In fact, you can even run it without the compiler (try cpp x.cpp) or you can instruct the compiler to only execute this phase (g++ -o x.i -E x.cpp)

If we look into x.i:

# 1 "x.cpp"
# 1 "<built-in>"
# 1 "<command-line>"
# 1 "/usr/include/stdc-predef.h" 1 3 4
# 1 "<command-line>" 2
# 1 "x.cpp"


int main(int argc, char **argv) {
 int x = 1, y = 2;
 return x + y;

}

We can observe several things:

1. There's a number of additional '#' lines. Those are used by the compiler to keep track of where everything came from and what was the origin of the included bits, in order to be able to provide meaningful error messages.
2. Note how our sum macro has been replaced in the code. This is done blindly and the resulting string turned out to be incorrect C/C++ syntax it will not be detected yet, but only when the actual C/C++ parsing is done.

You need another layer of indirection and for id to be a macro, not a variable (it can't work with a variable -- macros work at the token level; they can't know the value of a C variable, only the value of a preprocessor macro).

The following modified code works (i.e., prints 10):

#include <iostream>
using namespace std;

#define channel1 10
#define channel_(id) channel##id
#define channel(id) channel_(id)
#define id 1
int main(){
        cout << channel(id)<<"\n"; 
        return 0;
}

The solution is, quite simply, not to do this.

A macro cannot work with values presented minutes, hours, days, years, potentially decades later. A macro is resolved before compilation, and before compilation there is no way of knowing what value id holds.
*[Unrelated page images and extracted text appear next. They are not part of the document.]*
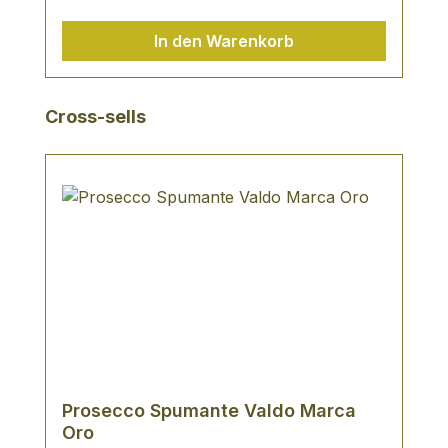
In den Warenkorb
Produktgalerie überspringen
Cross-sells
Prosecco Spumante Valdo Marca
Oro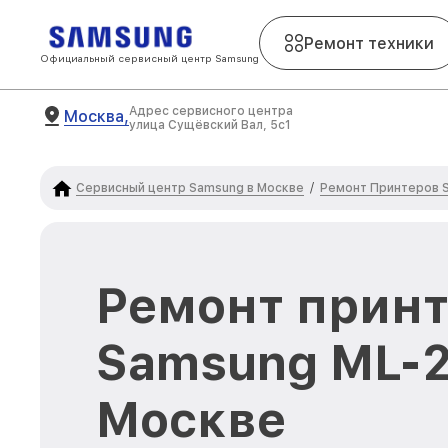
Ремонт техники
Официальный сервисный центр Samsung
Адрес сервисного центра
Москва,
улица Сущёвский Вал, 5с1
Сервисный центр Samsung в Москве
Ремонт Принтеров 
/
Ремонт прин
Samsung ML-2
Москве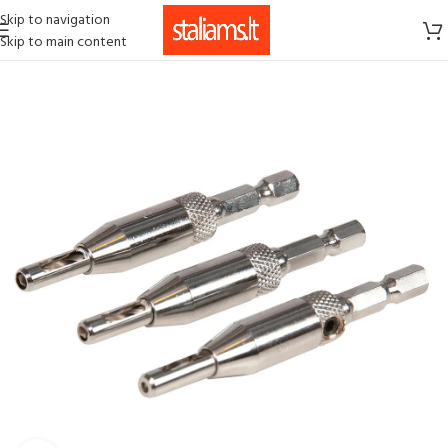
Skip to navigation
Skip to main content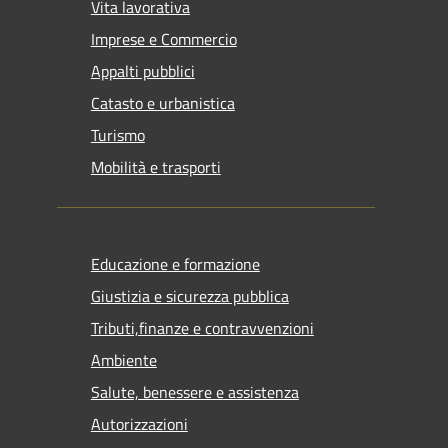
Vita lavorativa
Imprese e Commercio
Appalti pubblici
Catasto e urbanistica
Turismo
Mobilità e trasporti
Educazione e formazione
Giustizia e sicurezza pubblica
Tributi,finanze e contravvenzioni
Ambiente
Salute, benessere e assistenza
Autorizzazioni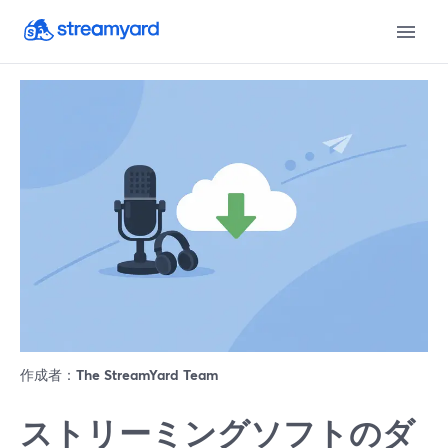
作成者：
The StreamYard Team
ストリーミングソフトのダ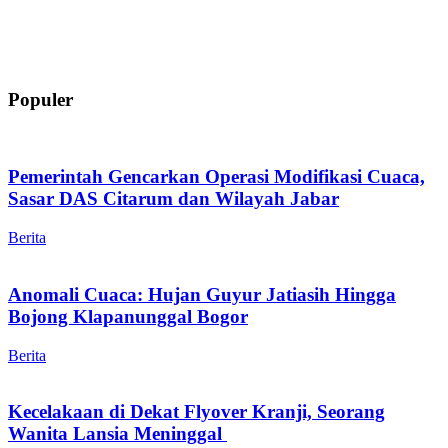
Populer
Pemerintah Gencarkan Operasi Modifikasi Cuaca,
Sasar DAS Citarum dan Wilayah Jabar
Berita
Anomali Cuaca: Hujan Guyur Jatiasih Hingga
Bojong Klapanunggal Bogor
Berita
Kecelakaan di Dekat Flyover Kranji, Seorang
Wanita Lansia Meninggal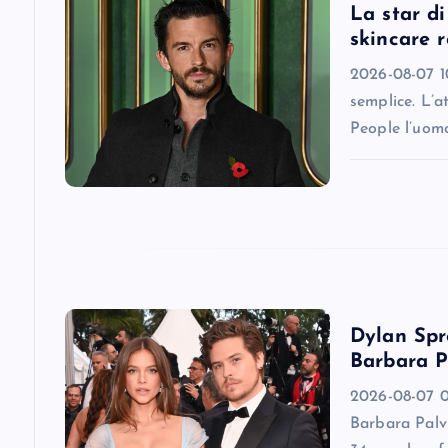
v
La star d
skincare r
i
2026-08-07 10
semplice. L’a
g
People l’uomo
a
t
i
Dylan Spro
o
Barbara P
2026-08-07 0
n
Barbara Palv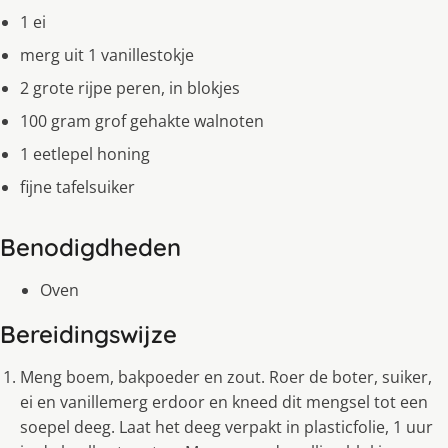
1 ei
merg uit 1 vanillestokje
2 grote rijpe peren, in blokjes
100 gram grof gehakte walnoten
1 eetlepel honing
fijne tafelsuiker
Benodigdheden
Oven
Bereidingswijze
Meng boem, bakpoeder en zout. Roer de boter, suiker,
ei en vanillemerg erdoor en kneed dit mengsel tot een
soepel deeg. Laat het deeg verpakt in plasticfolie, 1 uur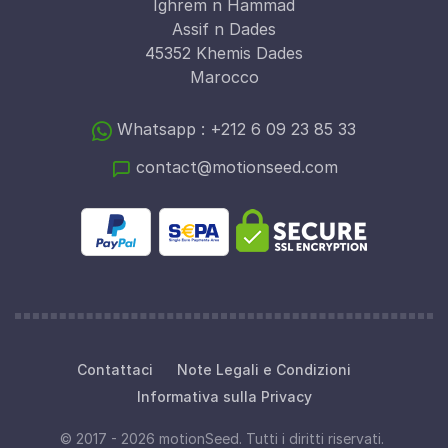
Ighrem n Hammad
Assif n Dades
45352 Khemis Dades
Marocco
Whatsapp : +212 6 09 23 85 33
contact@motionseed.com
Contattaci
Note Legali e Condizioni
Informativa sulla Privacy
© 2017 - 2026 motionSeed. Tutti i diritti riservati.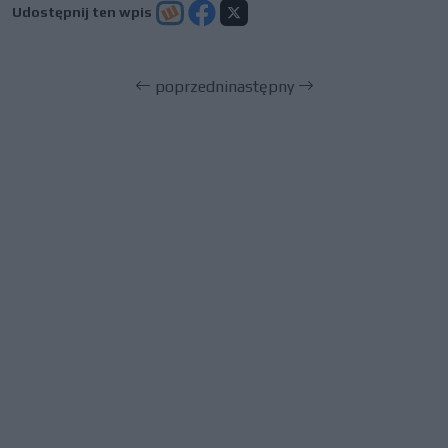
Udostępnij ten wpis
poprzedni
następny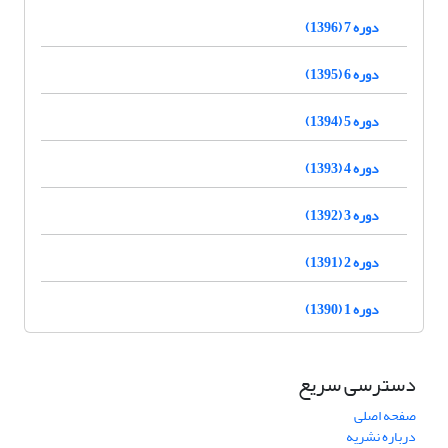
دوره 7 (1396)
دوره 6 (1395)
دوره 5 (1394)
دوره 4 (1393)
دوره 3 (1392)
دوره 2 (1391)
دوره 1 (1390)
دسترسی سریع
صفحه اصلی
درباره نشریه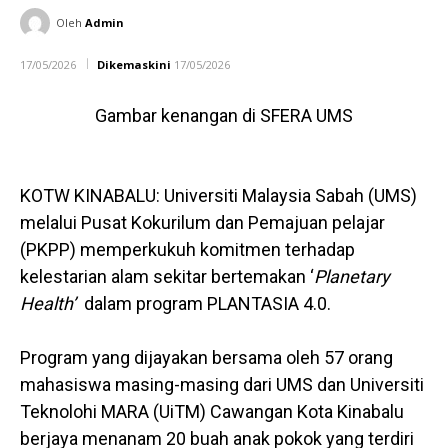
Oleh
Admin
17/05/2026
Dikemaskini
17/05/2026
Gambar kenangan di SFERA UMS
KOTW KINABALU: Universiti Malaysia Sabah (UMS)
melalui Pusat Kokurilum dan Pemajuan pelajar
(PKPP) memperkukuh komitmen terhadap
kelestarian alam sekitar bertemakan ‘
Planetary
Health’
dalam program PLANTASIA 4.0.
Program yang dijayakan bersama oleh 57 orang
mahasiswa masing-masing dari UMS dan Universiti
Teknolohi MARA (UiTM) Cawangan Kota Kinabalu
berjaya menanam 20 buah anak pokok yang terdiri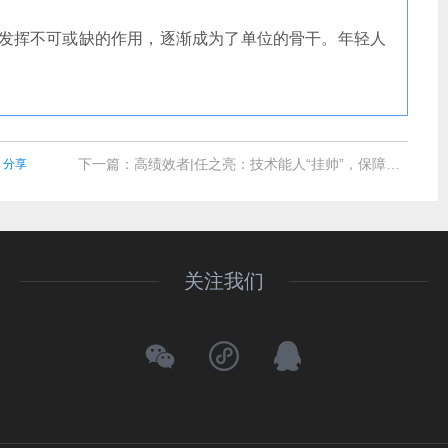
中发挥不可或缺的作用，逐渐成为了单位的骨干。年轻人
下一篇：
高绩效者|任之亮：技术能人“挂帅”，保障动力澎湃坚决完成保供任务
分享
关注我们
During compilation sort of but even then it gets complicated unless the initialiser is trivial and the variable's value can never change.

Instead, use a function:

#include <iostream>
#include <stdexcept>

int channel(const int id)
{
   // Your own rules here; we don't know enough about them to know.
   // Perhaps instead of a switch, a map. It depends.
   switch (id)
   {
      case 1:  return 10;
      default: throw std::out_of_range("Dammit");
   }
}

int main()
{
    int id = 1;
    std::cout << channel(id) << '\n';
}

Again, you can make it work at compile-time if id is known at compile-time, and indicated as such using the keyword constexpr:

#include <iostream>
#include <stdexcept>

template <int id>
int channel()
{
   // Perhaps instead of a switch, a sequence of 'if constexpr' and
   // a static_assert(false) at the end.
   switch (id)
   {
      case 1:  return 10;
      default: throw std::out_of_range("Rats");
   }

}

int main()
{
    constexpr int id = 1;
    std::cout << channel<id>() << '\n';
}

If neither approach is acceptable, then you must rework your requirements.

But, without knowing what those requirements actually are, we cannot help you to do that.